Não houve tempo hábil para a equipe disputar o GP do Brasil, mas estava tudo pronto a tempo para o GP de San Marino, que seria em 3 de maio daquele ano. René Arnoux classificou-se em 13º para o grid da corrida e Pier Carlo Ghinzani em 19º. Mas em razão de um acidente no warm up, o francês não largou. Ghinzani abandonou com problemas de estabilidade.
Em Spa-Francorchamps, alívio: numa corrida de muitos abandonos, Arnoux conseguiu um suado pontinho e chegou em sexto lugar. Ghinzani vinha logo atrás, mas acabou o combustível antes da quadriculada – em 1987, a FIA impusera um limite de consumo de combustível aos motores turbo (que já trabalhavam com 4 bar de pressão), deixando os tanques com capacidade máxima de 195 litros.
Nas ruas de Monte-Carlo, o rendimento do JS29B foi um desastre: Ghinzani inclusive largou à frente de Arnoux, um fato raro. Mas os dois foram meros figurantes: com quatro voltas de atraso, o francês e o italiano chegaram em 11º e 12º, respectivamente. Em Detroit, outro resultado ruim: Arnoux chegou em décimo e Pier Carlo abandonou por falha de embreagem.
A Ligier trabalhou para evitar que a temporada se perdesse completamente. Por conta da construção do JS29 para receber o motor Alfa Romeo, a suspensão fora concebida para trabalhar com a unidade italiana – não com os Megatron BMW alemães. Os pilotos se queixavam de intensas vibrações, que provocavam problemas e quebras. Daí o mau desempenho do carro nas primeiras corridas.

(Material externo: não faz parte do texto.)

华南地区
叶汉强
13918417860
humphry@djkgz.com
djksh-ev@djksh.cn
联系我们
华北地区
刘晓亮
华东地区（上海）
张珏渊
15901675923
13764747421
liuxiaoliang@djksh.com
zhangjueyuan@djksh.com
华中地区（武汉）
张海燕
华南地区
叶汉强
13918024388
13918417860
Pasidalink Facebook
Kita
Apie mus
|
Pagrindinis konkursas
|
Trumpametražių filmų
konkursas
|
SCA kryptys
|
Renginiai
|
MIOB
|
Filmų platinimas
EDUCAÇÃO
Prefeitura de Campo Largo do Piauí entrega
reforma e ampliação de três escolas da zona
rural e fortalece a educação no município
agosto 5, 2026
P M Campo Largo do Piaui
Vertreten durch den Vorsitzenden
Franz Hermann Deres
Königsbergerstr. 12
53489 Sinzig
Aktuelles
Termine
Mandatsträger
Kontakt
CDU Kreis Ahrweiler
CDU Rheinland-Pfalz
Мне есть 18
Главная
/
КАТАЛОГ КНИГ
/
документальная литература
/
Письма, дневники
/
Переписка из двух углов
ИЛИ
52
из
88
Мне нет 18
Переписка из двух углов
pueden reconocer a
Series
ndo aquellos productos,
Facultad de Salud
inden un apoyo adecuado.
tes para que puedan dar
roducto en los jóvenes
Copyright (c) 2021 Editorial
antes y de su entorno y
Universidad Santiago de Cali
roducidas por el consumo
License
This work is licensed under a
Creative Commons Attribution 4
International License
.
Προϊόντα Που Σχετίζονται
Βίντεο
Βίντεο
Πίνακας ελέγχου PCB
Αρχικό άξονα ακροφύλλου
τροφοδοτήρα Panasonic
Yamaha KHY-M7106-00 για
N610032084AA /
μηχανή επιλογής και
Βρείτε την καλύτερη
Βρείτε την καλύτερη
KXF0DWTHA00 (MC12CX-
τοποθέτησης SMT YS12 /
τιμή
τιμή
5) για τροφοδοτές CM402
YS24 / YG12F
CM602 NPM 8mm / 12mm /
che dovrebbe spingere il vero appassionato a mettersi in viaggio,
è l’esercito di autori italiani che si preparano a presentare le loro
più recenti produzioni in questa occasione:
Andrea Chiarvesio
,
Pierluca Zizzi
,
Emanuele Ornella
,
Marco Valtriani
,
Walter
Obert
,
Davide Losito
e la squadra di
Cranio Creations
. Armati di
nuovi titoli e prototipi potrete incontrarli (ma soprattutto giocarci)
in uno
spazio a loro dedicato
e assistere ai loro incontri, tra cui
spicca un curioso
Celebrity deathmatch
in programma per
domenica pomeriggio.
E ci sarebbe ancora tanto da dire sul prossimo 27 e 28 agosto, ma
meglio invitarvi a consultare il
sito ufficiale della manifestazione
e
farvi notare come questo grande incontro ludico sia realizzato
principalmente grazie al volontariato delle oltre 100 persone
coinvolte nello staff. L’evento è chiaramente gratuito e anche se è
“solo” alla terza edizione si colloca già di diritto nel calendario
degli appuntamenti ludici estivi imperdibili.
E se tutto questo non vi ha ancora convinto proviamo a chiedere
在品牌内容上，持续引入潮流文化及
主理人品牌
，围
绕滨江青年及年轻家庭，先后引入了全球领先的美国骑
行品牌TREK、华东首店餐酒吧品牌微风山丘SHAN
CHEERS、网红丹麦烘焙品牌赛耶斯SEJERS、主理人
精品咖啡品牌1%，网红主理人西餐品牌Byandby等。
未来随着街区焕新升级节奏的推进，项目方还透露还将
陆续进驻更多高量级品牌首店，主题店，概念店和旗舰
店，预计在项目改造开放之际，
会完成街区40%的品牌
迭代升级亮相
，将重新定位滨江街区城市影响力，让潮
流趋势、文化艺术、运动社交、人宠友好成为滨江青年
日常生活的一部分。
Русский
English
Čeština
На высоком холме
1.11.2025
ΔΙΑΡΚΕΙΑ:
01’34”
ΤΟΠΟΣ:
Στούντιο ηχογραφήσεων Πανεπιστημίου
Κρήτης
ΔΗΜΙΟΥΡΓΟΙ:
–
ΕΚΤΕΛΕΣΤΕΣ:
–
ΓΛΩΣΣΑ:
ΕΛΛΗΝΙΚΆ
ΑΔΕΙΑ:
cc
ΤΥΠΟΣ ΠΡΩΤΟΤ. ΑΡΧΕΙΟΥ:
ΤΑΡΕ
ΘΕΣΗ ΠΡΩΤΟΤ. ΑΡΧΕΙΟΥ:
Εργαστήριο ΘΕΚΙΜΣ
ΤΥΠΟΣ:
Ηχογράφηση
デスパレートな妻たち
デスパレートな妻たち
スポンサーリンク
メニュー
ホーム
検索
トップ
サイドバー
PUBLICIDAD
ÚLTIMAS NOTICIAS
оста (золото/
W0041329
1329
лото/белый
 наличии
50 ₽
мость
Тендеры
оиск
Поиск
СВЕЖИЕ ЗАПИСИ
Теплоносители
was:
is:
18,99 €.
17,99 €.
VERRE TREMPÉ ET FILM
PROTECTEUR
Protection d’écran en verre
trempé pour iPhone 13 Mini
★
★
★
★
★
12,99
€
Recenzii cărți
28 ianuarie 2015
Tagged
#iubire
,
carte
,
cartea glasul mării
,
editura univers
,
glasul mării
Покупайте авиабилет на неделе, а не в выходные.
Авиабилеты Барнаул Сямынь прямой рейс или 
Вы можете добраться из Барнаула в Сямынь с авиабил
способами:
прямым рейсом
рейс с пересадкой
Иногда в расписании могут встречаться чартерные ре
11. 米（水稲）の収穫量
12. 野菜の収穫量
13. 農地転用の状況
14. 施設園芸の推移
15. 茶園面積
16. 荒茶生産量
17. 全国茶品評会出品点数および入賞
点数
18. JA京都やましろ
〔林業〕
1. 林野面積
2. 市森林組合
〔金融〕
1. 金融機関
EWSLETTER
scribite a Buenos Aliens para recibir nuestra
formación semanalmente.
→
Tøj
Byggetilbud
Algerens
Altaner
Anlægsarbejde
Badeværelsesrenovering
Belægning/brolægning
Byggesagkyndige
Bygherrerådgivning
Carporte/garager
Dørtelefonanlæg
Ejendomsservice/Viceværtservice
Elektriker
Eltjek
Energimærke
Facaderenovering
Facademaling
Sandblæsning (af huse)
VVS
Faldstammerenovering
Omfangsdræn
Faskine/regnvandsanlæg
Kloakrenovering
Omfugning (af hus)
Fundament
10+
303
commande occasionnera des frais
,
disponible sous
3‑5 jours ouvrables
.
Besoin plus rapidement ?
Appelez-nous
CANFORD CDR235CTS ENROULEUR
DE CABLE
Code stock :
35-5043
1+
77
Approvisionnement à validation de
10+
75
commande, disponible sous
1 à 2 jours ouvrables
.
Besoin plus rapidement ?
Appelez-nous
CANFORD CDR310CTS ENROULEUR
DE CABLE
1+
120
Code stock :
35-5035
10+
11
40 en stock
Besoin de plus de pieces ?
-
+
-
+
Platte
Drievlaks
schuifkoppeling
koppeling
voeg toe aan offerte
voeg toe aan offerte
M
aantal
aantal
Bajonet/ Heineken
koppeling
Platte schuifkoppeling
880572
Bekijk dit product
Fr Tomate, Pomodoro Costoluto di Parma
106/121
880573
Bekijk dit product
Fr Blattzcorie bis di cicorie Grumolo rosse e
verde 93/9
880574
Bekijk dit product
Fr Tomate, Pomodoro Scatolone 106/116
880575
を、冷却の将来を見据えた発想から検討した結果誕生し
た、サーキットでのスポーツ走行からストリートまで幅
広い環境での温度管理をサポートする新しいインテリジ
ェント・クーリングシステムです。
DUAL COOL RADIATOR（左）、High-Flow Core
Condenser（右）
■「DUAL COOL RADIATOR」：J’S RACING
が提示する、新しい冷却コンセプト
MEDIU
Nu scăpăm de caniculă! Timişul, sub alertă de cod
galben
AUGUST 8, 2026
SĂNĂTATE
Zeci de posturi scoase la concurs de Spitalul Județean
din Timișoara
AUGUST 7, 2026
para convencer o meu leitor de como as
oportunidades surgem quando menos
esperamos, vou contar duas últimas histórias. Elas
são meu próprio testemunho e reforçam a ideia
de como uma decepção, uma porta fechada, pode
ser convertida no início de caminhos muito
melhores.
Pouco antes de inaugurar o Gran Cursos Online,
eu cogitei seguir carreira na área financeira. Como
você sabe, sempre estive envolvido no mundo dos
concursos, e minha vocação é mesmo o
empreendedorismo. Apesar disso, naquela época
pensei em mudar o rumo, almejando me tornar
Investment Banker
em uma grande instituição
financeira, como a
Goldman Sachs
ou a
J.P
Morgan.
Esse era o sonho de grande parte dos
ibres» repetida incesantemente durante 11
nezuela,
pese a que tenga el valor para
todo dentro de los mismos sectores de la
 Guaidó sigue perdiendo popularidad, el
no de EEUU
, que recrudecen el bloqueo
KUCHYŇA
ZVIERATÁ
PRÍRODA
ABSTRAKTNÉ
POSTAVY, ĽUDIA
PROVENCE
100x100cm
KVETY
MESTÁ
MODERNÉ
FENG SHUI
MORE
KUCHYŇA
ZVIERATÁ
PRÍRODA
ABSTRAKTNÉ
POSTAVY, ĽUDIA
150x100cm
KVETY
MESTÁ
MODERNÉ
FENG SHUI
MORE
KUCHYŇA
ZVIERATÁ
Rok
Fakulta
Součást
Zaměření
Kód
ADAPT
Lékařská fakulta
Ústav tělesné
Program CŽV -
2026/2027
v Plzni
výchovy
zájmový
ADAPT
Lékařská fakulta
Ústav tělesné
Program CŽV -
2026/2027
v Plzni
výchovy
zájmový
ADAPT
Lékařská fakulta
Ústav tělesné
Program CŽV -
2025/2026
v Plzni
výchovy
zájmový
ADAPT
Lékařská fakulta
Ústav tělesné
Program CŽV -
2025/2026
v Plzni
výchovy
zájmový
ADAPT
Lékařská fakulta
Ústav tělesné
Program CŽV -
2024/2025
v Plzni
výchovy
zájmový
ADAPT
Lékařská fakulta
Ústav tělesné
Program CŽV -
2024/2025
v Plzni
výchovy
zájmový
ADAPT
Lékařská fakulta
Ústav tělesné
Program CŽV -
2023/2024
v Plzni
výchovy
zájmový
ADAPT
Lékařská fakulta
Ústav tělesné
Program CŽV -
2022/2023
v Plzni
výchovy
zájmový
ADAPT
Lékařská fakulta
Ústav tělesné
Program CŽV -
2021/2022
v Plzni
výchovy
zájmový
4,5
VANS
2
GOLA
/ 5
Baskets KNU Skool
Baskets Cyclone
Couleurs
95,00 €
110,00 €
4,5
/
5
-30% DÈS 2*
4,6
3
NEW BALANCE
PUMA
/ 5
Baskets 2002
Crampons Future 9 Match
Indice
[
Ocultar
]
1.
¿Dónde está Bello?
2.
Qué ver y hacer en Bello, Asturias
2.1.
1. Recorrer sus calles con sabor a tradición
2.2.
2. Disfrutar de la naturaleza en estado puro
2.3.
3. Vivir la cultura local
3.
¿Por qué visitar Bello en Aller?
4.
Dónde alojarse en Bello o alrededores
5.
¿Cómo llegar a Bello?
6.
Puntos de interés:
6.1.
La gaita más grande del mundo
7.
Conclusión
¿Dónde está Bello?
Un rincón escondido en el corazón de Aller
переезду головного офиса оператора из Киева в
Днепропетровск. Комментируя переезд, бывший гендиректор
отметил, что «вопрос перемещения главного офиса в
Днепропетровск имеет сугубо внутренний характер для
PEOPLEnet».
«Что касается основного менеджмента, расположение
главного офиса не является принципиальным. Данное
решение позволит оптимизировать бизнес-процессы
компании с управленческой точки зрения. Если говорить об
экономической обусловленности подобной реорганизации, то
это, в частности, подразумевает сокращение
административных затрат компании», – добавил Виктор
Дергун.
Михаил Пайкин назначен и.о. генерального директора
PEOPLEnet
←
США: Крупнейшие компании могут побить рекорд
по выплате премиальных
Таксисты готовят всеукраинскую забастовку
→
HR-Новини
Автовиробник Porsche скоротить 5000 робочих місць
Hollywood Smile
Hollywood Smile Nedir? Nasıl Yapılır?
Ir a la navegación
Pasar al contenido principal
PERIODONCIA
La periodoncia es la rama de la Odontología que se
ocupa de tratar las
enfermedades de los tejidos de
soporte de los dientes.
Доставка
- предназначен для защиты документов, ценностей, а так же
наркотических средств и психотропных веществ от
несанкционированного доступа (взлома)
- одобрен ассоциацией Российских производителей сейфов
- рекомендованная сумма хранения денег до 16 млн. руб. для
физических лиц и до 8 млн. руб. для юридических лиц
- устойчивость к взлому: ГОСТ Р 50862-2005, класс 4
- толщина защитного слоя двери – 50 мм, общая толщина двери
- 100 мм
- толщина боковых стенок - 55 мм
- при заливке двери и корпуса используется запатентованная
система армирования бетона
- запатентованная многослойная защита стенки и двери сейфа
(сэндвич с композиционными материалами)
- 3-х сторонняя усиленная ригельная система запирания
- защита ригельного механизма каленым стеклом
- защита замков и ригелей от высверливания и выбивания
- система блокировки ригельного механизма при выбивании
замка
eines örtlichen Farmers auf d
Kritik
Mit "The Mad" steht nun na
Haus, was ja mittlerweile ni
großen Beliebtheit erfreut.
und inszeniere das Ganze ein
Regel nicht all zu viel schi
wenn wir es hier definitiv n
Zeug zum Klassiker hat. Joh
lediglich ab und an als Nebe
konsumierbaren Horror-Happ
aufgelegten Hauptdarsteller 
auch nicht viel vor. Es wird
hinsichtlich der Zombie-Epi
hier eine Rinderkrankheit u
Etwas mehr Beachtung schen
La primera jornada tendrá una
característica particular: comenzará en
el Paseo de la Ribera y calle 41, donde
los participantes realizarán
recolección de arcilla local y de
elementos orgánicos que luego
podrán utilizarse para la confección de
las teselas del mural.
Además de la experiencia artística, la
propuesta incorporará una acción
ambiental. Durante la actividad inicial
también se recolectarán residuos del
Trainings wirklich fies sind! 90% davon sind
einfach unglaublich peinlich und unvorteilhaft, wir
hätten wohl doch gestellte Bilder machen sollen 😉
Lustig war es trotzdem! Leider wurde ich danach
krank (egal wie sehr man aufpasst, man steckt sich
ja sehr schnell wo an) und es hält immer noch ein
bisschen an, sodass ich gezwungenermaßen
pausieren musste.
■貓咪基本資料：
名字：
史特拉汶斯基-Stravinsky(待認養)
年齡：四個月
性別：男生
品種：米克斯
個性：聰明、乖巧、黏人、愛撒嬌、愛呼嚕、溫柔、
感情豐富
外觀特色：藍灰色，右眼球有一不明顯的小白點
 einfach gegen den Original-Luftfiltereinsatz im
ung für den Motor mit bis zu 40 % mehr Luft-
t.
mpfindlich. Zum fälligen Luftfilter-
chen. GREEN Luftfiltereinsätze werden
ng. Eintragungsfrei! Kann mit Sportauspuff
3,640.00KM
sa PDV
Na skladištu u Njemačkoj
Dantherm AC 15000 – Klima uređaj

A versão C do JS29 foi apresentada a tempo da disputa do GP da França e Arnoux igualou o grid da primeira corrida da equipe do ano, em San Marino. Ghinzani também alcançou seu melhor grid pela Ligier, mas os dois ficaram pelo caminho. Na Inglaterra, o italiano foi excluído da corrida por reabastecer seu carro fora dos boxes, o que não é permitido pelo regulamento. Arnoux abandonou.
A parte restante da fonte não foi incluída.